- [Work to complete]:
What you return must be the full listing, word for word, with no images in it.

- [Input]:
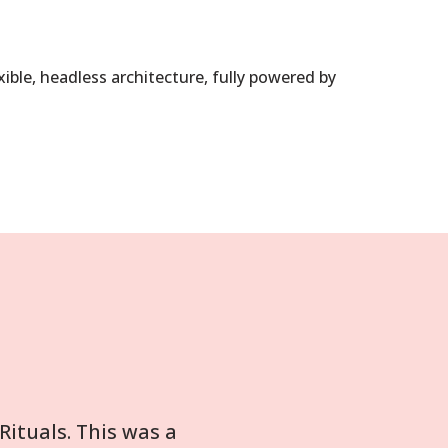
ible, headless architecture, fully powered by
ituals. This was a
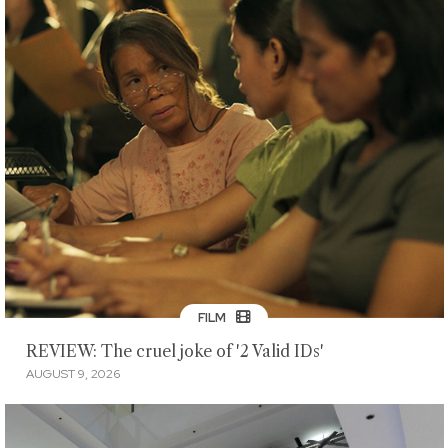
FILM
REVIEW: The cruel joke of '2 Valid IDs'
AUGUST 9, 2026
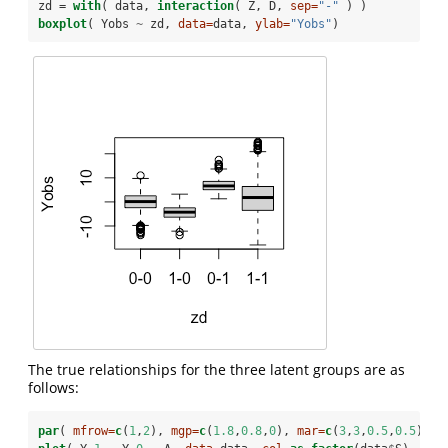
zd =
with
( data, 
interaction
( Z, D, 
sep=
"-"
 ) )
boxplot
( Yobs 
~
zd, 
data=
data, 
ylab=
"Yobs"
)
The true relationships for the three latent groups are as
follows:
par
( 
mfrow=
c
(
1
,
2
), 
mgp=
c
(
1.8
,
0.8
,
0
), 
mar=
c
(
3
,
3
,
0.5
,
0.5
) )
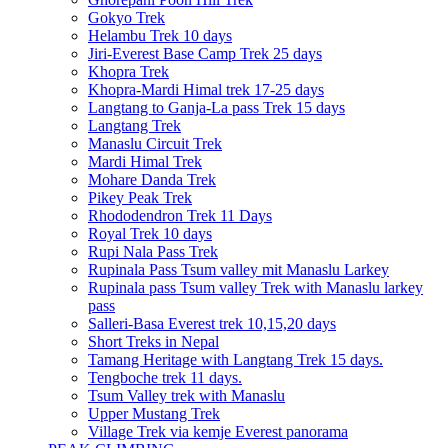
Gokyo Trek
Helambu Trek 10 days
Jiri-Everest Base Camp Trek 25 days
Khopra Trek
Khopra-Mardi Himal trek 17-25 days
Langtang to Ganja-La pass Trek 15 days
Langtang Trek
Manaslu Circuit Trek
Mardi Himal Trek
Mohare Danda Trek
Pikey Peak Trek
Rhododendron Trek 11 Days
Royal Trek 10 days
Rupi Nala Pass Trek
Rupinala Pass Tsum valley mit Manaslu Larkey
Rupinala pass Tsum valley Trek with Manaslu larkey
pass
Salleri-Basa Everest trek 10,15,20 days
Short Treks in Nepal
Tamang Heritage with Langtang Trek 15 days.
Tengboche trek 11 days.
Tsum Valley trek with Manaslu
Upper Mustang Trek
Village Trek via kemje Everest panorama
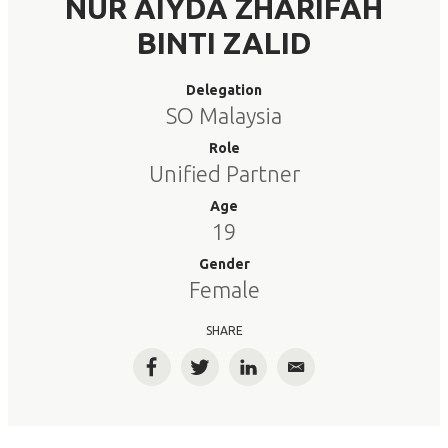
NUR AIYDA ZHARIFAH
BINTI ZALID
Delegation
SO Malaysia
Role
Unified Partner
Age
19
Gender
Female
SHARE
Facebook
Twitter
LinkedIn
Email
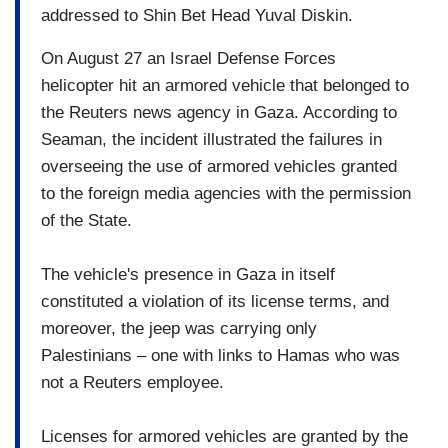
addressed to Shin Bet Head Yuval Diskin.
On August 27 an Israel Defense Forces
helicopter hit an armored vehicle that belonged to
the Reuters news agency in Gaza. According to
Seaman, the incident illustrated the failures in
overseeing the use of armored vehicles granted
to the foreign media agencies with the permission
of the State.
The vehicle's presence in Gaza in itself
constituted a violation of its license terms, and
moreover, the jeep was carrying only
Palestinians – one with links to Hamas who was
not a Reuters employee.
Licenses for armored vehicles are granted by the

- [Solution to this problem]:
ible, headless architecture, fully powered by
ituals. This was a
FILM
REVIEW: The cruel joke of '2 Valid IDs'
AUGUST 9, 2026
zd =
with
( data, 
interaction
( Z, D, 
sep=
"-"
 ) )
boxplot
( Yobs 
~
zd, 
data=
data, 
ylab=
"Yobs"
)
The true relationships for the three latent groups are as
follows:
par
( 
mfrow=
c
(
1
,
2
), 
mgp=
c
(
1.8
,
0.8
,
0
), 
mar=
c
(
3
,
3
,
0.5
,
0.5
) )
Gokyo Trek
Helambu Trek 10 days
Jiri-Everest Base Camp Trek 25 days
Khopra Trek
Khopra-Mardi Himal trek 17-25 days
Langtang to Ganja-La pass Trek 15 days
Langtang Trek
Manaslu Circuit Trek
Mardi Himal Trek
Mohare Danda Trek
Pikey Peak Trek
Rhododendron Trek 11 Days
Royal Trek 10 days
Rupi Nala Pass Trek
Rupinala Pass Tsum valley mit Manaslu Larkey
Rupinala pass Tsum valley Trek with Manaslu larkey
pass
Salleri-Basa Everest trek 10,15,20 days
Short Treks in Nepal
Tamang Heritage with Langtang Trek 15 days.
Tengboche trek 11 days.
Tsum Valley trek with Manaslu
Upper Mustang Trek
Village Trek via kemje Everest panorama
NUR AIYDA ZHARIFAH
BINTI ZALID
Delegation
SO Malaysia
Role
Unified Partner
Age
19
Gender
Female
SHARE
Facebook
Twitter
LinkedIn
Email
addressed to Shin Bet Head Yuval Diskin.
On August 27 an Israel Defense Forces
helicopter hit an armored vehicle that belonged to
the Reuters news agency in Gaza. According to
Seaman, the incident illustrated the failures in
overseeing the use of armored vehicles granted
to the foreign media agencies with the permission
of the State.
The vehicle's presence in Gaza in itself
constituted a violation of its license terms, and
moreover, the jeep was carrying only
Palestinians – one with links to Hamas who was
not a Reuters employee.
Licenses for armored vehicles are granted by the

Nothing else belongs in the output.